In 1988, a Democratic Congress approved — and then repealed — the Medicare Catastrophic Coverage Act, which included a prescription drug benefit, as outraged seniors protested a potential fee hike. The failure of President Bill Clinton’s efforts in 1993 and 1994 to achieve universal health care – including universal prescription coverage – has again brought attention to the high cost of prescription drugs.

Then, in 2003, a Republican Congress and President George W. Bush finally granted a prescription drug benefit to seniors. But many immediately observed that the big winners were not the seniors, but the pharmaceutical companies, because the bill gave them millions of new consumers, without the government directly administering the benefit or having any mechanism to control drug prices.

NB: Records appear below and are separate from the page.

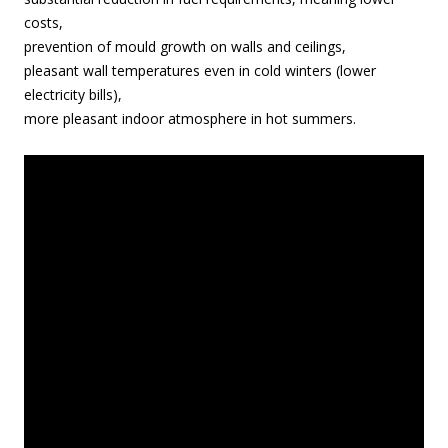
costs,
prevention of mould growth on walls and ceilings,
pleasant wall temperatures even in cold winters (lower
electricity bills),
more pleasant indoor atmosphere in hot summers.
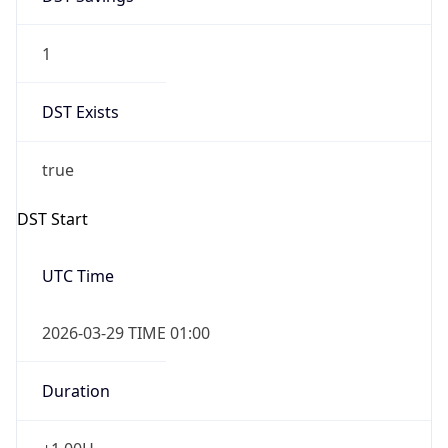
1
DST Exists
true
DST Start
UTC Time
2026-03-29 TIME 01:00
Duration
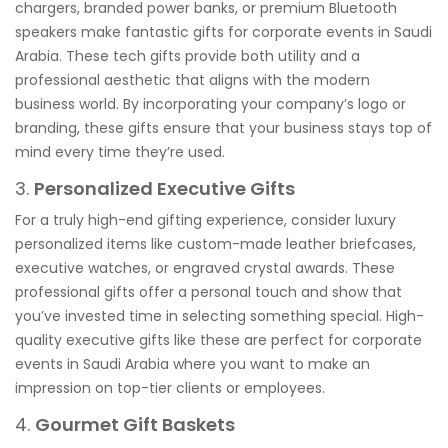
chargers, branded power banks, or premium Bluetooth
speakers make fantastic gifts for corporate events in Saudi
Arabia. These tech gifts provide both utility and a
professional aesthetic that aligns with the modern
business world. By incorporating your company’s logo or
branding, these gifts ensure that your business stays top of
mind every time they’re used.
3.
Personalized Executive Gifts
For a truly high-end gifting experience, consider luxury
personalized items like custom-made leather briefcases,
executive watches, or engraved crystal awards. These
professional gifts offer a personal touch and show that
you’ve invested time in selecting something special. High-
quality executive gifts like these are perfect for corporate
events in Saudi Arabia where you want to make an
impression on top-tier clients or employees.
4.
Gourmet Gift Baskets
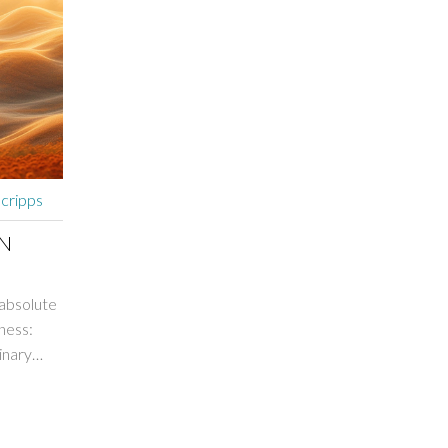
Scripps
IN
 absolute
ness:
inary
 changed
que,
aling,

The measure embodied the half-century trajectory away from Kefauver’s vision of coupling drug approval with pricing and reimbursement. And his detractors were right. Since Medicare’s prescription drug benefit began in 2006, Part D spending on pharmaceuticals has become the fastest growing healthcare expense, swelling of a negligible amount in 2005 to 18% of total U.S. pharmaceutical spending by the end of its first year and 30% by 2017, for a projected total of $111 billion in 2022. This has also contributed to the lopsided boom of a new framework of unsustainable drugs. Only 11% of prescriptions filled now generate no less than 60% of these expenses.

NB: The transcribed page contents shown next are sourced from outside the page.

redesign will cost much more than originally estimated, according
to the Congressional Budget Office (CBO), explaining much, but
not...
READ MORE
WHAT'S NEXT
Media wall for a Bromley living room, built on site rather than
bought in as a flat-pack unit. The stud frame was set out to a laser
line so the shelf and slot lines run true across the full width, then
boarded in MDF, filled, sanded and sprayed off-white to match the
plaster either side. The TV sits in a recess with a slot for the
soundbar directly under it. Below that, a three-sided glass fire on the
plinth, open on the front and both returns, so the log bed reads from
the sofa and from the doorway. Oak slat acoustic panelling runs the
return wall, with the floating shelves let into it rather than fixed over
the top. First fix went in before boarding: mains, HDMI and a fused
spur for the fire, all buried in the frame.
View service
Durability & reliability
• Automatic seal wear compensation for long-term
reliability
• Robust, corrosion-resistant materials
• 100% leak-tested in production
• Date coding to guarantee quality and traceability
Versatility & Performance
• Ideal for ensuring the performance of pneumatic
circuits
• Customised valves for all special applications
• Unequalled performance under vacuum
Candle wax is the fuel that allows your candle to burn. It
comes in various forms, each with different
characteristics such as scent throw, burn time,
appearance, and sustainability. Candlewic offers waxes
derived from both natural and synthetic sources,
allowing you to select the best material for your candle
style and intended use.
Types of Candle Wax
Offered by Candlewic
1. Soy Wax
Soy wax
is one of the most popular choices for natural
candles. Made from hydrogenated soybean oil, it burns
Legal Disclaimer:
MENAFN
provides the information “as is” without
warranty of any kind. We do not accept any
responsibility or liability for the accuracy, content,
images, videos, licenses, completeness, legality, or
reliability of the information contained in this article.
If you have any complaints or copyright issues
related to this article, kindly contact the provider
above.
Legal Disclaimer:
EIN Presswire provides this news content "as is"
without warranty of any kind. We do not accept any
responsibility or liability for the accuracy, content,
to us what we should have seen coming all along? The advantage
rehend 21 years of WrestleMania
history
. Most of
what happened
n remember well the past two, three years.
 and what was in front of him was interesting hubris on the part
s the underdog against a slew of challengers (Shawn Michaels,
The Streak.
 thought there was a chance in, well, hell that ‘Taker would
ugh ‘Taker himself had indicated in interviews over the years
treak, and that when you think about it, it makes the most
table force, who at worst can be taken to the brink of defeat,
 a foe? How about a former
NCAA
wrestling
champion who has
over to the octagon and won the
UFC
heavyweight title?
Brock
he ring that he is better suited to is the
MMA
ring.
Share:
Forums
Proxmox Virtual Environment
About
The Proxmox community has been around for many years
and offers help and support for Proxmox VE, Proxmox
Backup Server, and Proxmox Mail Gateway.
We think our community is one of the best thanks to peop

The Inflation Reduction Act aims to change that. The law will allow the Secretary of Health and Human Services to negotiate lower prices for the top 10 drugs by sales volume in 2026. These negotiations are expected to save the government nearly $100 billion by 2031. But while that’s a stunning achievement for the legislation deemed dead in the water just weeks ago, it’s also a limited achievement. The law limits negotiations to 10 drugs in the first year, up to a total of 70 drugs by 2029 depending on how it is implemented. But that doesn’t apply to newly approved drugs in their first nine to 13 years of market exclusivity. And manufacturers have proven adept at toying with previous legislation, abusing the Hatch-Waxman Act to create “pay to delay” monopolies after expiry of patentsand to distort the aims of the orphan drug law by charging higher prices for blockbuster drugs. They will no doubt work quickly to circumvent the Inflation Reduction Act as well.

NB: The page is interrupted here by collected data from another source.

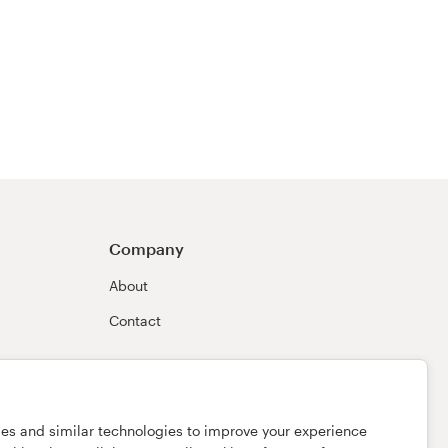
Company
About
Contact
ies and similar technologies to improve your experience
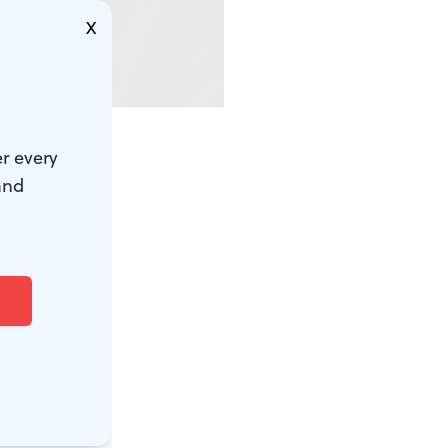
X
r every
or many it
and
ve here in
t means to
d us with
otten in our
helter (I
 at a film
), or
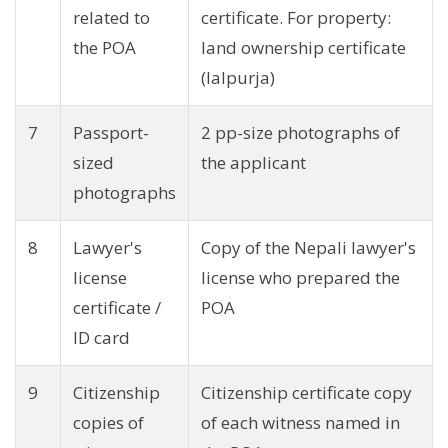
related to
certificate. For property:
the POA
land ownership certificate
(lalpurja)
7
Passport-
2 pp-size photographs of
sized
the applicant
photographs
8
Lawyer's
Copy of the Nepali lawyer's
license
license who prepared the
certificate /
POA
ID card
9
Citizenship
Citizenship certificate copy
copies of
of each witness named in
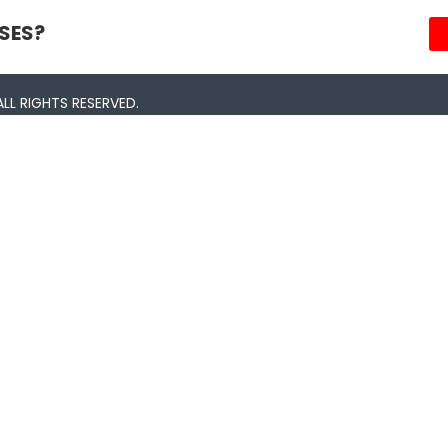
SES?
LL RIGHTS RESERVED.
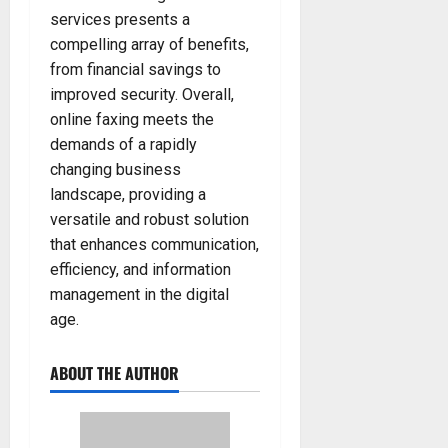
services presents a
compelling array of benefits,
from financial savings to
improved security. Overall,
online faxing meets the
demands of a rapidly
changing business
landscape, providing a
versatile and robust solution
that enhances communication,
efficiency, and information
management in the digital
age.
ABOUT THE AUTHOR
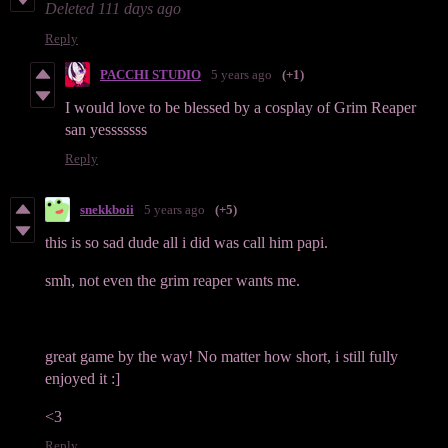
Deleted
111 days ago
Reply
PACCHI STUDIO
5 years ago
(+1)
I would love to be blessed by a cosplay of Grim Reaper
san yesssssss
Reply
snekkboii
5 years ago
(+5)
this is so sad dude all i did was call him papi.
smh, not even the grim reaper wants me.
great game by the way! No matter how short, i still fully
enjoyed it :]
<3
Reply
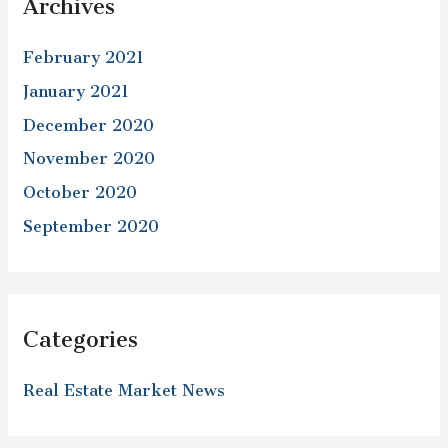
Archives
February 2021
January 2021
December 2020
November 2020
October 2020
September 2020
Categories
Real Estate Market News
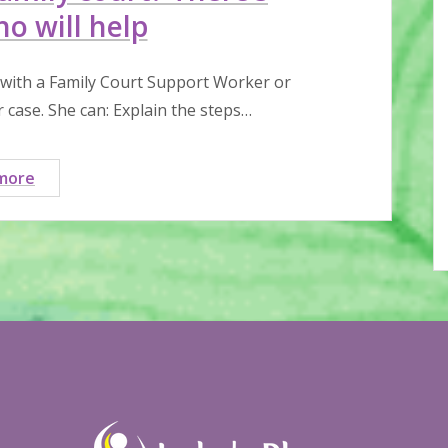
o will help
 with a Family Court Support Worker or
case. She can: Explain the steps…
Struggling
more
through
family
court?
There’s
someone
who
will
help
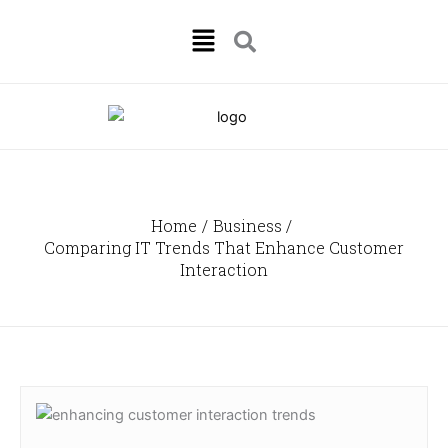
Skip
Menu
to
content
Home
Business
Comparing IT Trends That Enhance Customer
Interaction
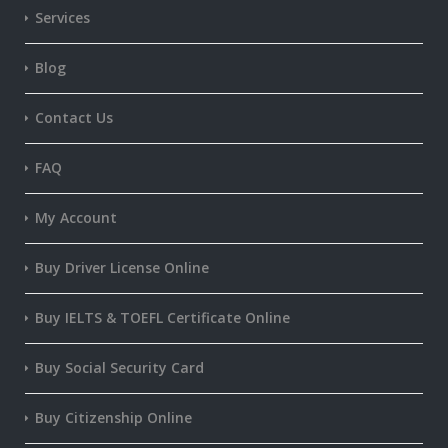
Services
Blog
Contact Us
FAQ
My Account
Buy Driver License Online
Buy IELTS & TOEFL Certificate Online
Buy Social Security Card
Buy Citizenship Online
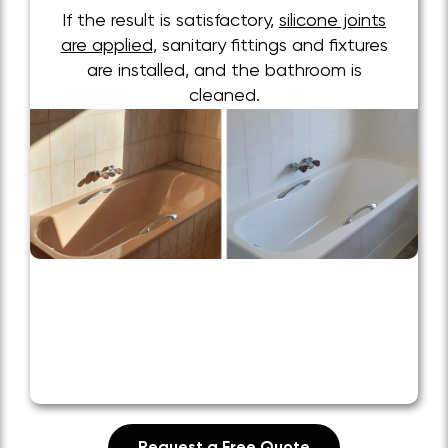
If the result is satisfactory,
silicone joints
are applied
, sanitary fittings and fixtures
are installed, and the bathroom is
cleaned.
Request a Free Quote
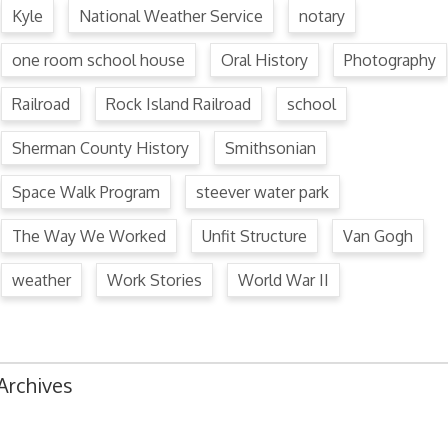
Kyle
National Weather Service
notary
one room school house
Oral History
Photography
Railroad
Rock Island Railroad
school
Sherman County History
Smithsonian
Space Walk Program
steever water park
The Way We Worked
Unfit Structure
Van Gogh
weather
Work Stories
World War II
Archives
August 2024
July 2024
June 2024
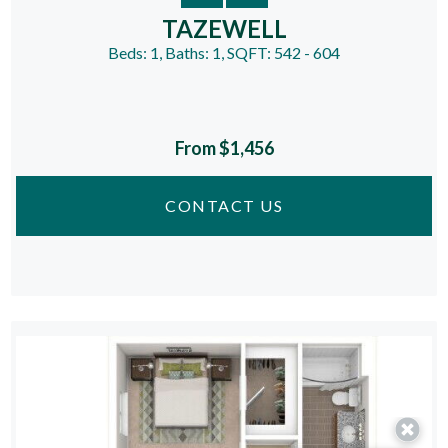
TAZEWELL
Beds:
1
, Baths:
1
, SQFT:
542 - 604
From $1,456
CONTACT US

Tuesday’s action is a critical first step to removing the roadblocks that have prevented the federal government from achieving the price reductions that come with purchasing power. But this is only a first step. It will take sustained attention to increase the price bargaining space of this measure to ensure sustainable, long-term savings on essential medicines for America’s seniors. Even then, it can only do a fraction of what Kefauver envisioned in the late 1950s – above all, require a demonstration of value if manufacturers want a monopoly on the production of a drug. Only by picking up this element of Kefauver’s forgotten program can we hope to stem the unsustainable rise in pharmaceutical costs that threaten us all.